A few days ago, Union Council-V Dhoke Hassu Chairman Dr Shafqat Malik told the Rawalpindi Municipal Corporation that three tube wells in his UC had become dysfunctional.
Later, he was told by experts at the Water and Sanitation Agency (Wasa) that the tube wells had in fact gone dry owing to a fast receding water table.
Talking to The Express Tribune, Dr Malik said that tube well no 88-A in Mehrabad, 88 on Hafiz Road, and 89 on Fazal Street had stopped supplying water.
Owing to this, he said that locals had been facing severe water shortage since this April while Wasa too had not been providing water tankers to supply clean drinking water.
Apart from the tube wells in his UC which had gone dry, Dr Malik said that a number of other tube wells in the city too had stopped supplying water owing to the fast receding water table.
Activists of the Pakistan Tehrik-e-Insaf (PTI) in areas around Dhoke Khabba, another old locality of Rawal Town, have been protesting against the water shortages.
They claimed that Wasa had told them that the tube well in their area had gone dry.
Plunging levels
On the other hand, an official of Wasa told The Express Tribune on condition of anonymity that unplanned and continuous extraction of water through tube wells and private wells had led to a massive fall in the underground water levels.
He added that tube well no 88 in Dhoke Hassu was as deep as 600 feet, but even that had gone dry – indicating the extent to which the water levels had fallen. The official added that continuous extraction by tube wells owing to the fast growing population of the garrison city had also made it difficult to recharge the underground water reservoirs during the monsoon.
The official added that the increase in population meant that the city required around 60 million gallons of water every day (MGDs) while Wasa was only providing 56mgds from Rawal Dam, Khanpur Dam and from the tube wells with the demand for water rising every day. He added that there were as many as 408 tube wells installed in and around the city while the provincial government plans to install an additional 27 tube wells both in Rawal and Potohar Towns.
Efforts were made to contact Wasa spokesperson Umer Farooq but he was not available for comments.

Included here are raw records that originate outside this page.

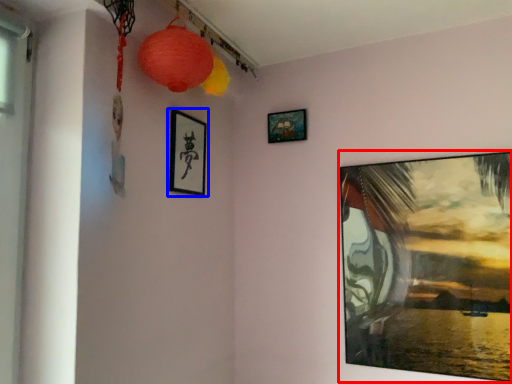 Question: Which point is closer to the camera, picture frame (highlighted by a red box) or picture frame (highlighted by a blue box)?

Choices:
 (A) picture frame
 (B) picture frame

Answer: (A) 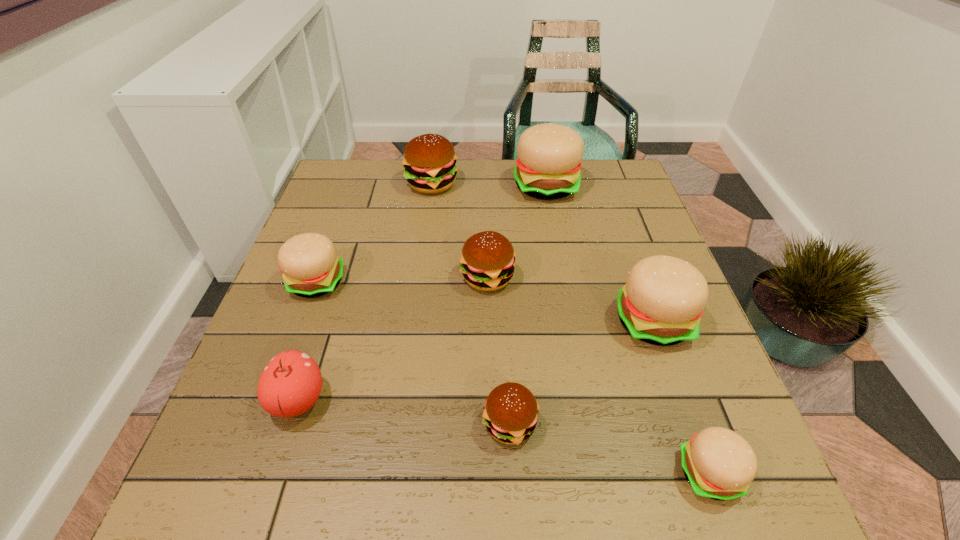 Find the location of `the biggest beige hamburger`. the biggest beige hamburger is located at coordinates (548, 166).

Locate an element on the screen. the sixth object from right to left is located at coordinates (429, 160).

Image resolution: width=960 pixels, height=540 pixels. I want to click on the farthest brown hamburger, so click(x=429, y=160).

You are a GUI agent. You are given a task and a screenshot of the screen. Output one action in this format:
    pyautogui.click(x=<x>, y=<y>)
    Task: Click on the third smallest beige hamburger
    This screenshot has height=540, width=960.
    Given the screenshot: What is the action you would take?
    pyautogui.click(x=664, y=297)

I want to click on the second farthest brown hamburger, so click(x=487, y=263).

You are a GUI agent. You are given a task and a screenshot of the screen. Output one action in this format:
    pyautogui.click(x=<x>, y=<y>)
    Task: Click on the leftmost beige hamburger
    The height and width of the screenshot is (540, 960).
    Given the screenshot: What is the action you would take?
    pyautogui.click(x=311, y=268)

This screenshot has height=540, width=960. I want to click on the leftmost hamburger, so click(x=311, y=268).

At what (x,y) coordinates should I click in order to perform the action: click on apple. Please return your answer as a coordinate pair (x, y). Looking at the image, I should click on (290, 384).

Where is `the smallest brown hamburger`? the smallest brown hamburger is located at coordinates (511, 410).

Locate an element on the screen. This screenshot has height=540, width=960. the nearest beige hamburger is located at coordinates (720, 464). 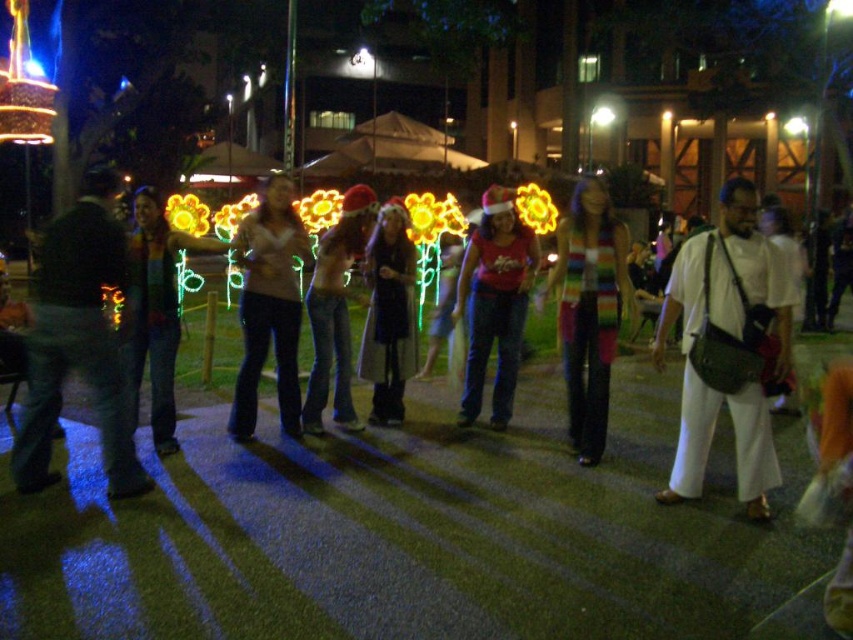 You are a photographer at the event and want to capture both the matte red shirt at center and the rainbow striped sweater at center in a single shot. Based on their positions, which one is positioned higher in the frame?

The matte red shirt at center is located above the rainbow striped sweater at center, so it is positioned higher in the frame.

You are at a festive outdoor event and see two people wearing a matte red shirt at center and a gray fabric coat at center. Which one is positioned more to the right?

The matte red shirt at center is positioned more to the right than the gray fabric coat at center.

You are standing at the center of the image and see a point marked at coordinates [494,301]. Which object is this point located on?

The point at coordinates [494,301] is located on the matte red shirt at center. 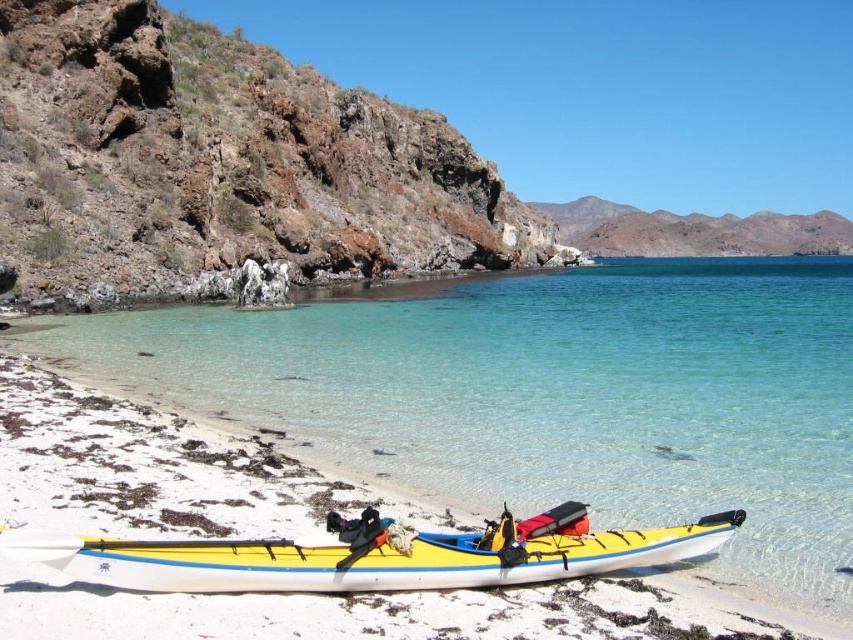 You are planning to take a photo of the yellow matte kayak at lower center and the rusty rock at upper left for a travel blog. Since you want both objects to be clearly visible in the frame, which object should you focus on first to ensure proper depth of field?

The rusty rock at upper left is taller than the yellow matte kayak at lower center, so you should focus on the rusty rock at upper left first to ensure both are in focus.

You are standing on the sandy beach and want to reach the clear water at lower center. According to the coordinates provided, in which direction should you walk from your current position on the beach?

The clear water at lower center is located at coordinates point (554, 396). Since you are on the beach, you should walk towards the lower center direction to reach the clear water at lower center.

You are standing on the beach looking at the yellow and white kayak. There is a point marked at coordinates (554,396). What is located at that point?

The point at coordinates (554,396) marks clear water at lower center. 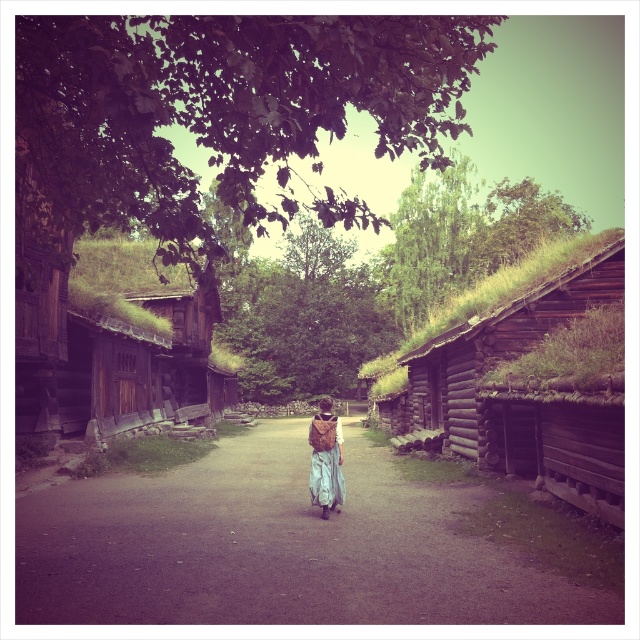 Which is behind, point (42, 163) or point (436, 426)?

The point (436, 426) is behind.

Can you confirm if green leafy tree at upper center is wider than green moss-covered log cabin at center-right?

Indeed, green leafy tree at upper center has a greater width compared to green moss-covered log cabin at center-right.

Between point (232, 44) and point (528, 465), which one is positioned behind?

The point (528, 465) is behind.

The image size is (640, 640). In order to click on green leafy tree at upper center in this screenshot , I will do `click(218, 109)`.

Is brown dirt path at center further to camera compared to green leafy tree at upper center?

Yes, it is behind green leafy tree at upper center.

Is brown dirt path at center to the left of green leafy tree at upper center from the viewer's perspective?

In fact, brown dirt path at center is to the right of green leafy tree at upper center.

Between point (465, 579) and point (349, 19), which one is positioned in front?

Point (349, 19) is more forward.

I want to click on brown dirt path at center, so click(291, 547).

Who is taller, brown dirt path at center or light brown fabric dress at center?

Standing taller between the two is light brown fabric dress at center.

Can you confirm if brown dirt path at center is positioned below light brown fabric dress at center?

Incorrect, brown dirt path at center is not positioned below light brown fabric dress at center.

Which is in front, point (490, 609) or point (321, 476)?

Point (490, 609) is more forward.

The image size is (640, 640). In order to click on brown dirt path at center in this screenshot , I will do `click(291, 547)`.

Despite its plans to add to the number of tube wells, the Punjab government has so far failed to initiate any new water supply project to ease the water shortage in the city.
Projects such as the construction of Daducha and Chirah dams have seen little progress.
A project for bulk supply of water from the Jhelum River through the Murree hills was also capped in 2008 by the government.
Further, a project to supply water from Ghazi Barotha project on the Indus River was still under consideration with the cost of the project increasing at every review.
Published in The Express Tribune, May 29th, 2017.